Spotify offers free radio play on mobile devices RYAN NAKASHIMA AP Business Writer

LOS ANGELES The music-subscription company Spotify is joining Pandora, Slacker and Songza in offering a free radio service for mobile devices in the U.S. Until now, the company charged people $10 per month to use its mobile app. The free service, which comes with audio ads, is a way for Spotify to entice people to sign up for a paid subscription, which strips out the ads and enables users to choose songs. The new feature is available only on iPhones and iPads for now; the app for other devices require paid subscriptions. Non-payers will be able to listen to genres of music based on similarities to an artist, album, song or playlist they’ve created within Spotify. They will also be able to give songs a “thumbs up” for playback on com-

puters later on.
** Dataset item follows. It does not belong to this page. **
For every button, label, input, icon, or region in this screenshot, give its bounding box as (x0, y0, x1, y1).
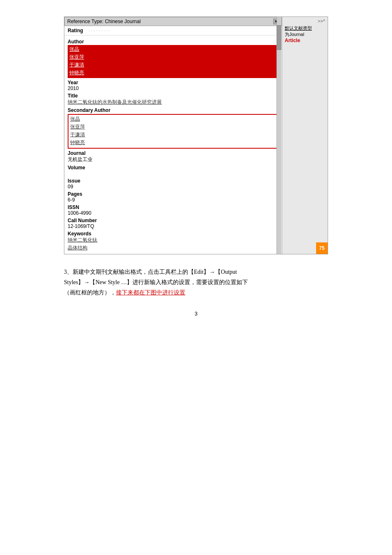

Spotify began offering the radio service on computers in December and discovered that people wanted to use it on mobile devices, too. “We found those that use radio are really some of the most highly engaged users of Spotify,” said Charlie Hellman, Spotify’s vice president of product. “They stay longer and are more likely to upgrade.” So far, Spotify has about 3 million paying subscribers globally, and 10 million people have used it in the past 30 days. The Swedish company operates in 15 countries and began offering service in the U.S. last July. Spotify also offers a $5-per-month service that cuts out the ads on computers only. Customers who already pay will have the mobile radio service free of ads. They’ll need the $10-a-month plan to choose songs on mobile devices.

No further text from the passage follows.